Turbulence: All Mixed Up
Turbulence is disordered motion of a fluid. What does disordered mean? Well, as some scientists are fond of saying, "it's hard to define but you'll know it when you see it" (the same can be said for alot of other things too, including life itself).
You can get a good idea of what turbulence is by thinking about what all turbulent flows have in common:
A spinning column of fluid is called a vortex (plural vortices) and since turbulence is loaded with vortices we say it possesses vorticity. This is especially true if the object itself is spinning like a planet or star in which case vorticity is generated by the Coriolis effect. Examples of vortices include tornadoes and hurricanes on Earth, dust devils on Mars, and the Great Red Spot on Jupiter. Even spiral galaxies are vorticies.
- A wide range of
Scales here means different sizes and time intervals. For example, Jupiter's atmosphere has vortices more than 100,000 km (60,000 miles) wide which encircle the entire planet, vortices less that 1 km (0.6 miles) wide which are no bigger than a tornado, and everything in between, including the Great Red Spot, which is about 15,000 km (10,000 miles) across.

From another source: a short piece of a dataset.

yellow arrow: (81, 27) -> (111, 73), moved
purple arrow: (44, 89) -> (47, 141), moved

- Unpredictability (chaos)
Turbulence is unpredictable in the sense that two turbulent flows which look almost exactly the same at one instant may look completely different a short time later. This is sometimes called the butterfly effect and it's the reason why we have to use statistics to describe turbulence. For example, scientists can predict the probable path of a hurricane but they can never be 100% certain.

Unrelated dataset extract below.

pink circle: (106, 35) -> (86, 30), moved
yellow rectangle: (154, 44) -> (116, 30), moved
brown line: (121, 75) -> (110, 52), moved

- Efficient mixing and dissipation
Turbulent fluids are good at stirring; if you put milk in your tea turbulence will mix it up far more rapidly than if you put milk in a cup of molasses. Turbulence also is good at dissipating energy - this is why cars and airplanes are designed to be as streamlined as possible. Streamlined shapes reduce turbulence and therefore reduce drag.
In astronomical objects such as planets and stars turbulence is usually caused by buoyancy (warm fluid rises and cool fluid sinks due to gravity) or shear (winds or currents going in different directions).